Global Perspectives students discussing in class.

Tracy Le, Staff Writer

The Californians for Equal Rights Foundations (CFER) won a lawsuit against California education officials over the content of the recent statewide high school Ethnic Studies mandate.  The suit, filed in September 2021 alongside three San Diego parents, expressed concern regarding several Mayan affirmations in the curriculum of religious prayers.

According to the Los Angeles Times, the state’s initial model of the ethnic studies curriculum contained a poem about the religious In Lak’Ech belief and the Aztec concept of Nahui Ollin. There is controversy between whether or not these affirmations constitute prayers.

The CFER reportedly spent several months creating initiatives against the idea of an ethnic studies course because of the heavy presence of religious topics in the content, calling attention to the Establishment Clause of the state constitution, which prohibits the state from supporting a religion. Concerned over the prospect of teachers’ personal positions interrupting the way they would present the religious content, the organization correspondingly questioned the variance and bias in students’ learning nationwide.
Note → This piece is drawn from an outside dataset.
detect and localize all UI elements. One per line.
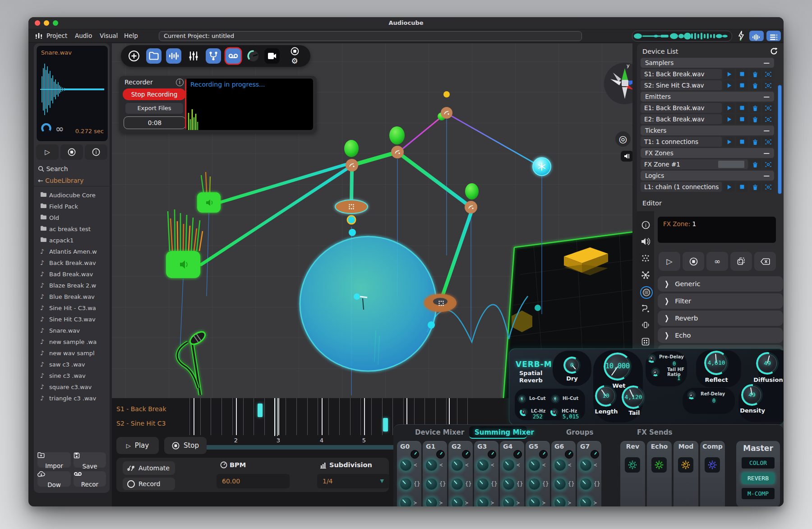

UHS students who share an interest in ethnic studies expressed dismay at the removal of the Lak’Ech and Aztec Concepts.

“The removal [of the chant and poem] is not necessary, as there can be ways to go around the religious aspect of the affirmations and focus on what they are for,” sophomore Amal Dini said. “Religion has been implemented throughout history and English courses, and thus this removal is unjust.”

Students also express the importance of learning other significant values through these affirmations, not just learning these affirmations in a religious context.

“Personally for myself I think though it has ties with religion . . . to me as a student, it seems more of an affirmation of self-love, self-protection, and self-affirmation,” junior Melanie Taba said. “I don’t necessarily think it is necessary to remove these affirmations because it is more of a spiritual aspect rather than a religious aspect.”

The settlement was finalized in January of 2022 when the state officials agreed to refrain from the use of these affirmations and stated that the proposed ethnic studies curriculum will not be used as a prayer or a religious act. In addition, the state education department will pay $100,000 for the plaintiff’s attorney fees, and the CFER will dismiss the lawsuit.